- [WHAT TO DO]
Repeat the records below exactly, leaving out every picture.

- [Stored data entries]
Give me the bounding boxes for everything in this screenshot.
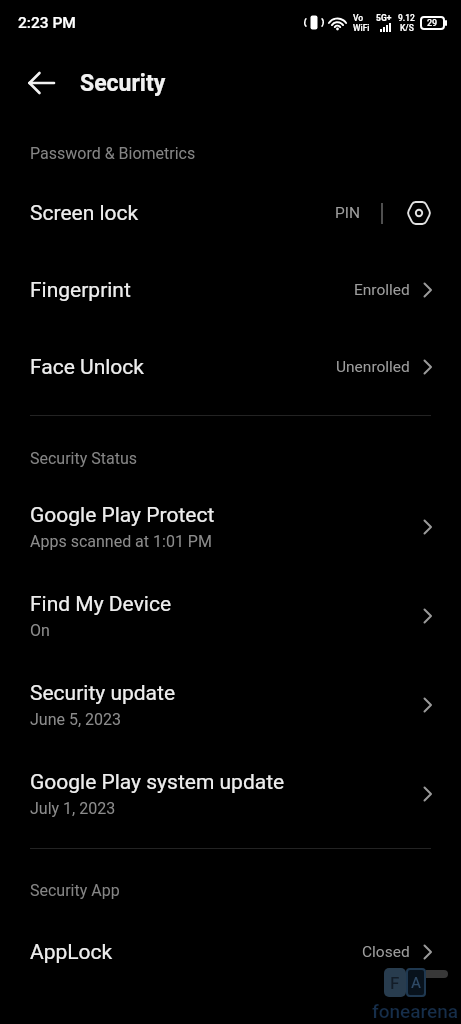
staticText: Enrolled: [354, 281, 410, 299]
staticText: Vo: [353, 13, 364, 23]
button[interactable]: Security update: [0, 660, 461, 749]
button[interactable]: Find My Device: [0, 571, 461, 660]
staticText: Security update: [30, 681, 176, 706]
staticText: Face Unlock: [30, 355, 144, 380]
staticText: Closed: [362, 943, 410, 961]
staticText: Screen lock: [30, 201, 139, 226]
button[interactable]: Fingerprint: [0, 262, 461, 318]
button[interactable]: Google Play system update: [0, 749, 461, 838]
staticText: WiFi: [353, 23, 370, 33]
staticText: 9.12: [398, 13, 415, 23]
staticText: Security: [80, 70, 166, 97]
staticText: July 1, 2023: [30, 799, 116, 818]
staticText: 2:23 PM: [18, 14, 76, 32]
staticText: PIN: [335, 204, 361, 222]
staticText: Google Play system update: [30, 770, 285, 795]
staticText: A: [411, 974, 421, 992]
staticText: Security App: [30, 881, 120, 900]
button[interactable]: AppLock: [0, 924, 461, 980]
staticText: K/S: [400, 23, 414, 33]
staticText: AppLock: [30, 940, 113, 965]
staticText: fonearena: [372, 1000, 459, 1022]
staticText: Password & Biometrics: [30, 144, 196, 163]
staticText: F: [390, 973, 400, 993]
staticText: Google Play Protect: [30, 503, 215, 528]
staticText: Apps scanned at 1:01 PM: [30, 532, 212, 551]
staticText: Fingerprint: [30, 278, 131, 303]
button[interactable]: Screen lock: [0, 185, 461, 241]
staticText: June 5, 2023: [30, 710, 122, 729]
staticText: Find My Device: [30, 592, 172, 617]
button[interactable]: [28, 63, 68, 103]
staticText: Security Status: [30, 449, 138, 468]
button[interactable]: Google Play Protect: [0, 482, 461, 571]
staticText: On: [30, 621, 50, 640]
staticText: Unenrolled: [336, 358, 410, 376]
staticText: 5G+: [376, 13, 392, 23]
button[interactable]: Face Unlock: [0, 339, 461, 395]
staticText: 29: [427, 18, 438, 29]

- [TASK OUTPUT]
Give me the bounding boxes for everything in this screenshot.
staticText: Enrolled: [354, 281, 410, 299]
staticText: Vo: [353, 13, 364, 23]
button[interactable]: Security update: [0, 660, 461, 749]
button[interactable]: Find My Device: [0, 571, 461, 660]
staticText: Security update: [30, 681, 176, 706]
staticText: Face Unlock: [30, 355, 144, 380]
staticText: Closed: [362, 943, 410, 961]
staticText: Screen lock: [30, 201, 139, 226]
button[interactable]: Fingerprint: [0, 262, 461, 318]
button[interactable]: Google Play system update: [0, 749, 461, 838]
staticText: WiFi: [353, 23, 370, 33]
staticText: 9.12: [398, 13, 415, 23]
staticText: Security: [80, 70, 166, 97]
staticText: July 1, 2023: [30, 799, 116, 818]
staticText: 2:23 PM: [18, 14, 76, 32]
staticText: PIN: [335, 204, 361, 222]
staticText: Google Play system update: [30, 770, 285, 795]
staticText: A: [411, 974, 421, 992]
staticText: Security App: [30, 881, 120, 900]
button[interactable]: AppLock: [0, 924, 461, 980]
staticText: K/S: [400, 23, 414, 33]
staticText: AppLock: [30, 940, 113, 965]
staticText: fonearena: [372, 1000, 459, 1022]
staticText: Password & Biometrics: [30, 144, 196, 163]
staticText: F: [390, 973, 400, 993]
staticText: Google Play Protect: [30, 503, 215, 528]
staticText: Apps scanned at 1:01 PM: [30, 532, 212, 551]
staticText: Fingerprint: [30, 278, 131, 303]
button[interactable]: Screen lock: [0, 185, 461, 241]
staticText: June 5, 2023: [30, 710, 122, 729]
staticText: Find My Device: [30, 592, 172, 617]
button[interactable]: [28, 63, 68, 103]
staticText: Security Status: [30, 449, 138, 468]
button[interactable]: Google Play Protect: [0, 482, 461, 571]
staticText: On: [30, 621, 50, 640]
staticText: Unenrolled: [336, 358, 410, 376]
staticText: 5G+: [376, 13, 392, 23]
button[interactable]: Face Unlock: [0, 339, 461, 395]
staticText: 29: [427, 18, 438, 29]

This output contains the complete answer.